9.2 | Upon signature of this Agreement and fulfilment of the conditions in Clauses 9.1(a), the obligations on the Sellers to procure the sale of and the obligations of the Buyers to purchase the Six Fleet Vessels are absolute and unconditional save as described in the relevant MOAs, PROVIDED ALWAYS that the MOAs in respect of the Six Fleet Vessels shall not become final and binding until after the passing of the requisite resolutions at the Extraordinary General Meeting of the Unitholders of the Sellers due to be held on 13 March 2017. The Deposits in respect of the Six Fleet Vessels shall be paid within three (3) Banking Days of the satisfaction of the conditions in Clauses 9.1(a) above (subject to the other conditions contained in the MOAs). |
9.3 | The Sellers warrant that they have obtained irrevocable and unconditional undertakings in favour of the Sellers from the requisite majority of Unitholders to vote in favour of the Resolutions at the Extraordinary General meeting arranged for 13th March 2017 approving the proposed sale of the Six Fleet and authorising the Sellers to exercise all powers to give effect to the same.
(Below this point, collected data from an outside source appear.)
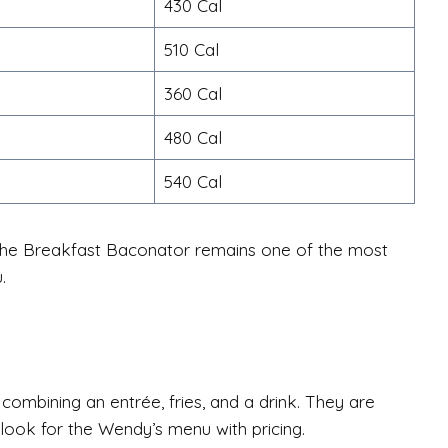
430 Cal
510 Cal
360 Cal
480 Cal
540 Cal
 the Breakfast Baconator remains one of the most
.
mbining an entrée, fries, and a drink. They are
ok for the Wendy’s menu with pricing.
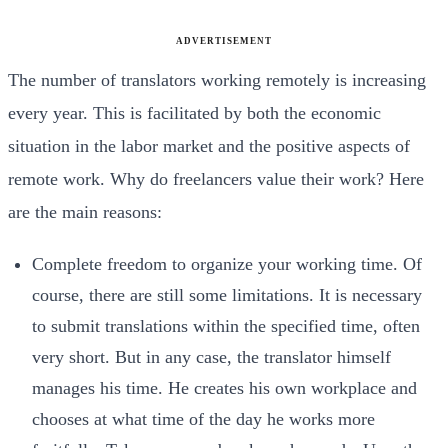
ADVERTISEMENT
The number of translators working remotely is increasing
every year. This is facilitated by both the economic
situation in the labor market and the positive aspects of
remote work. Why do freelancers value their work? Here
are the main reasons:
Complete freedom to organize your working time. Of
course, there are still some limitations. It is necessary
to submit translations within the specified time, often
very short. But in any case, the translator himself
manages his time. He creates his own workplace and
chooses at what time of the day he works more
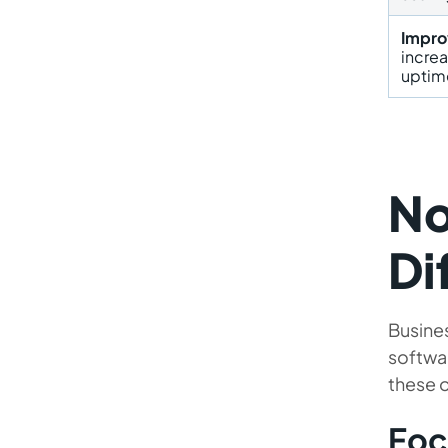
Impro
incre
uptim
No
Di
Busines
softwa
these o
Foc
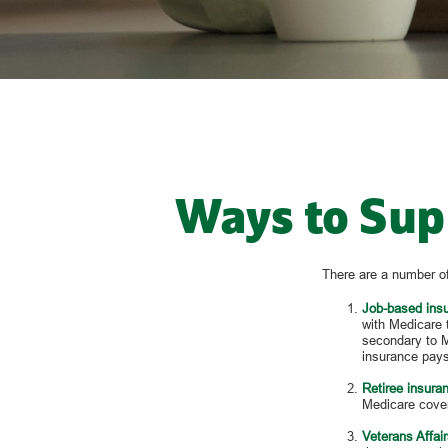
Ways to Sup
There are a number of
Job-based ins
with Medicare 
secondary to M
insurance pays
Retiree insura
Medicare cover
Veterans Affair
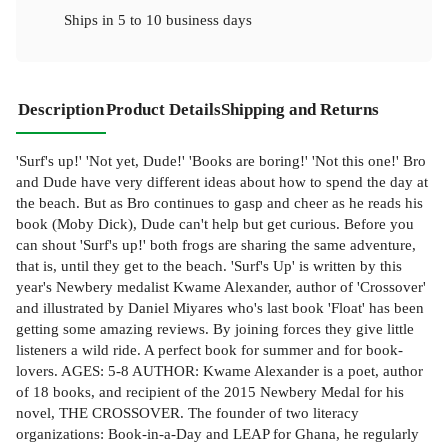
Ships in
5 to 10 business days
Description
Product Details
Shipping and Returns
'Surf's up!' 'Not yet, Dude!' 'Books are boring!' 'Not this one!' Bro
and Dude have very different ideas about how to spend the day at
the beach. But as Bro continues to gasp and cheer as he reads his
book (Moby Dick), Dude can't help but get curious. Before you
can shout 'Surf's up!' both frogs are sharing the same adventure,
that is, until they get to the beach. 'Surf's Up' is written by this
year's Newbery medalist Kwame Alexander, author of 'Crossover'
and illustrated by Daniel Miyares who's last book 'Float' has been
getting some amazing reviews. By joining forces they give little
listeners a wild ride. A perfect book for summer and for book-
lovers. AGES: 5-8 AUTHOR: Kwame Alexander is a poet, author
of 18 books, and recipient of the 2015 Newbery Medal for his
novel, THE CROSSOVER. The founder of two literacy
organizations: Book-in-a-Day and LEAP for Ghana, he regularly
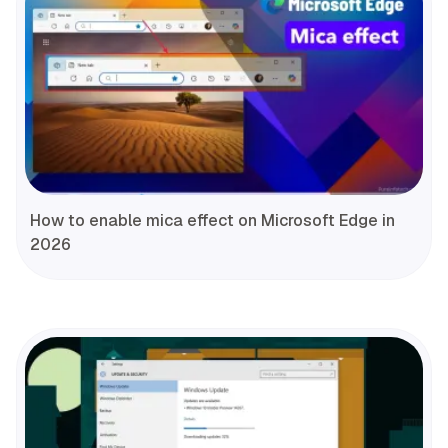
How to enable mica effect on Microsoft Edge in
2026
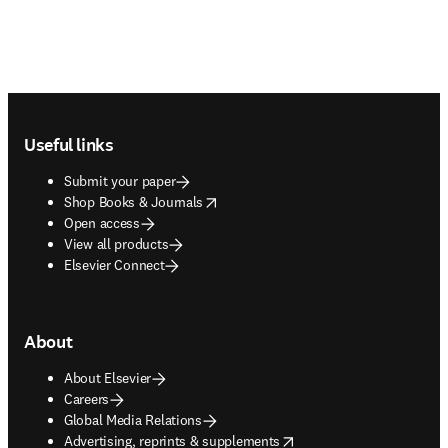
Footer navigation
Useful links
Submit your paper
opens in new tab/window
Shop Books & Journals
Open access
View all products
Elsevier Connect
About
About Elsevier
Careers
Global Media Relations
opens in new tab/window
Advertising, reprints & supplements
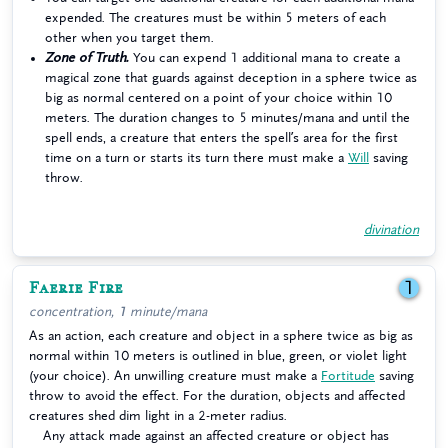
expended. The creatures must be within 5 meters of each
other when you target them.
Zone of Truth.
You can expend 1 additional mana to create a
magical zone that guards against deception in a sphere twice as
big as normal centered on a point of your choice within 10
meters. The duration changes to 5 minutes/mana and until the
spell ends, a creature that enters the spell’s area for the first
time on a turn or starts its turn there must make a
Will
saving
throw.
divination
Faerie Fire
1
concentration, 1 minute/mana
As an action, each creature and object in a sphere twice as big as
normal within 10 meters is outlined in blue, green, or violet light
(your choice). An unwilling creature must make a
Fortitude
saving
throw to avoid the effect. For the duration, objects and affected
creatures shed dim light in a 2-meter radius.
Any attack made against an affected creature or object has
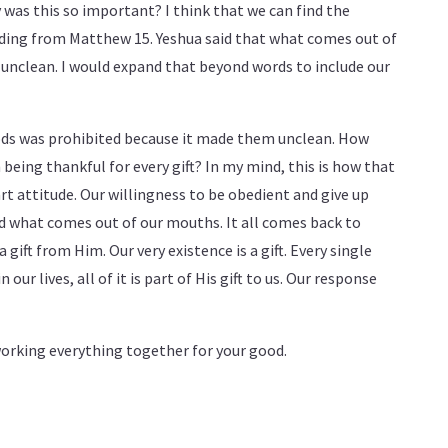
 was this so important? I think that we can find the
eading from Matthew 15
. Yeshua said that what comes out of
nclean. I would expand that beyond words to include our
 gods was prohibited because it made them unclean. How
being thankful for every gift? In my mind, this is how that
art attitude. Our willingness to be obedient and give up
nd what comes out of our mouths. It all comes back to
a gift from Him. Our very existence is a gift. Every single
our lives, all of it is part of His gift to us. Our response
working everything together for your good.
The Sellers further warrant to and undertake with the Buyers that they will use all reasonable endeavours to procure that the respective Unitholders comply with the said undertakings in order to enable the sale of the Six Fleet to the Buyers to proceed as contemplated in this Agreement and the MOAs. The Sellers further warrant that they shall use all reasonable endeavours to ensure that no delay or other impediment arises which could prevent the said Extraordinary General Meeting taking place as contemplated in this Agreement. |
10 | conditions relating to the THree fleet |
10.1 | The Buyers' obligation to consummate the transactions contemplated by this Agreement in relation to each Vessel in the Three Fleet is subject to: |
(a) | Condition of Uninspected Vessels and Spares |
The Sellers having provided to the Buyers in relation to the two Three Fleet Vessels in respect of which a physical inspection has been waived pursuant to the respective MOA, a letter of warranty in the form set out in Appendix 4 that each such Vessel has been maintained in accordance with the same maintenance policy as the Vessels in the Three Fleet which have been inspected by the Buyers.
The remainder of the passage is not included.